Philip attempted to arrange a marriage with Elizabeth but she rejected the idea and he therefore married Isabella, the daughter of King Henri II of France in 1559.

In 1568 Muslims living in Granda rebelled against his rule. This revolt was eventually put down in 1570 but three years later a more serious rebellion took place in the Netherlands.

Philip became king of Portugal in 1580. With Spain's wealth increasing as a result of its dominions in the Americas, Philip developed a more expansionist foreign policy. This included a fresh attempt to regain control over the northern Netherlands.

When Philip began persecuting Protestants living in the Netherlands, Elizabeth sent English soldiers to help protect them. In February 1587 Elizabeth agreed to the execution of Mary Stuart. Philip had hoped that Mary would eventually become the Catholic queen of England. Philip now decided to conquer England and bring an end to Elizabeth and her Protestant government.

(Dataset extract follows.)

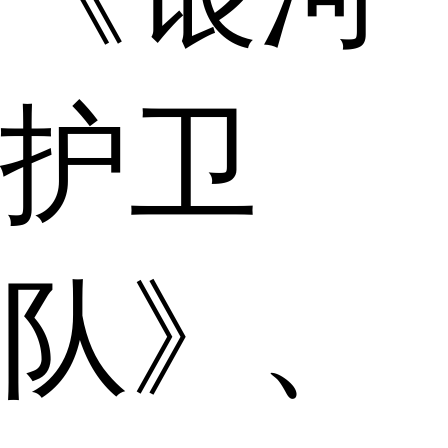
护卫
队》、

The invasion took a lot of preparation and it was not until July 1588 that the 131 ships in the Spanish Armada left for England. The large Spanish galleons were filled with 17,000 well-armed soldiers and 180 Catholic priests. The plan was to sail to Dunkirk in France where the Armada would pick up another 16,000 Spanish soldiers.

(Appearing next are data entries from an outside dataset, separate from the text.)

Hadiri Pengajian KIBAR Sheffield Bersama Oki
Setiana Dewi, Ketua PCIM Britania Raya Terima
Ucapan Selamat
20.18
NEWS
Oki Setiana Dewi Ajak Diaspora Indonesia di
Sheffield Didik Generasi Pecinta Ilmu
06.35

On 6 August the Armada anchored at Calais Harbour. The English now filled eight old ships with materials that would burn fiercely. At midnight, the fire-ships were lighted and left to sail by themselves towards the Spanish ships in Calais Harbour. The plan worked and the Spanish ships fled to the open sea.

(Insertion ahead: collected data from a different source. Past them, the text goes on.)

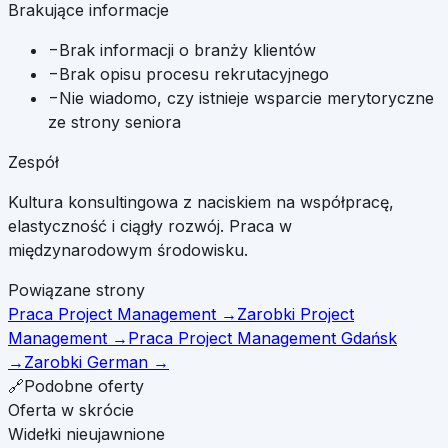
Brakujące informacje
−
Brak informacji o branży klientów
−
Brak opisu procesu rekrutacyjnego
−
Nie wiadomo, czy istnieje wsparcie merytoryczne
ze strony seniora
Zespół
Kultura konsultingowa z naciskiem na współpracę,
elastyczność i ciągły rozwój. Praca w
międzynarodowym środowisku.
Powiązane strony
Praca Project Management
→
Zarobki Project
Management
→
Praca Project Management Gdańsk
→
Zarobki German
→
🔗
Podobne oferty
Oferta w skrócie
Widełki nieujawnione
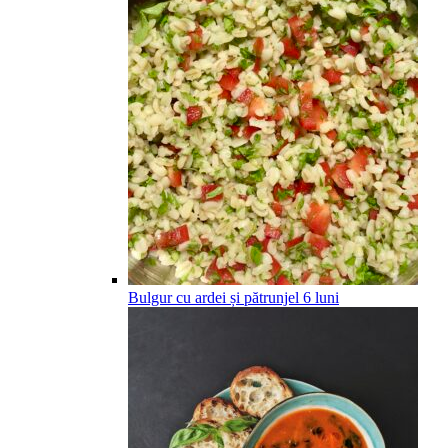
Bulgur cu ardei și pătrunjel
6
luni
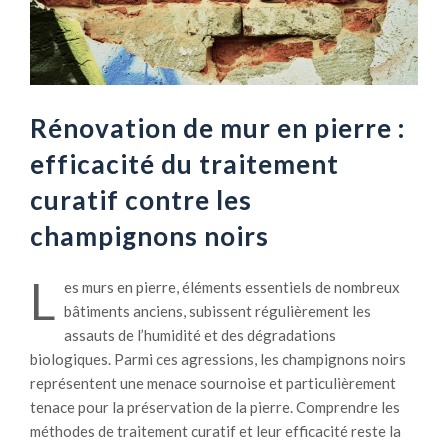
Rénovation de mur en pierre :
efficacité du traitement
curatif contre les
champignons noirs
L
es murs en pierre, éléments essentiels de nombreux
bâtiments anciens, subissent régulièrement les
assauts de l’humidité et des dégradations
biologiques. Parmi ces agressions, les champignons noirs
représentent une menace sournoise et particulièrement
tenace pour la préservation de la pierre. Comprendre les
méthodes de traitement curatif et leur efficacité reste la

With their formation broken, the Spanish ships were easy targets for the English ships loaded with guns that could fire very large cannon balls. The Spanish captains tried to get their ships in close so that their soldiers could board the English ships. However, the English ships were quicker than the Spanish galleons and were able to keep their distance.

The English bombardment sank many Spanish galleons. Those that survived headed north. The English ships did not follow as they had run out of gunpowder. After the Armada rounded Scotland it headed south for home. However, a strong gale drove many of the ships onto the Irish rocks. Thousands of Spaniards drowned and even those that reached land were often killed by English soldiers and settlers. Of the 25,000 men that had set out in the Armada, less than 10,000 arrived home safely.

In 1591 there was a revolt in Aragon against Philip's rule. Philip's military campaigns created severe financial problems and by 1596 his country was bankrupt. When Philip died in 1598 his empire was divided and economically depressed.

Primary Sources

(1) Letter from Philip II to Count Feria, the Spanish ambassador in England (12 February, 1559)

Tell her (Elizabeth) from me that... I must warn her to consider deeply the evils which may result in England from a change in religion... if this change is made all idea of my marriage with her must be broken off.

(2) Letter from Count Feria to Philip II (19 March, 1559)

Queen Elizabeth... said that so much money was taken out of the country for the Pope every year that she must put an end to it... she kept repeating to me that she was a heretic and consequently could not marry your Majesty.

(3) Philip II talking to the survivors of the Armada (1588)

I sent you to fight with men, and not with the weather.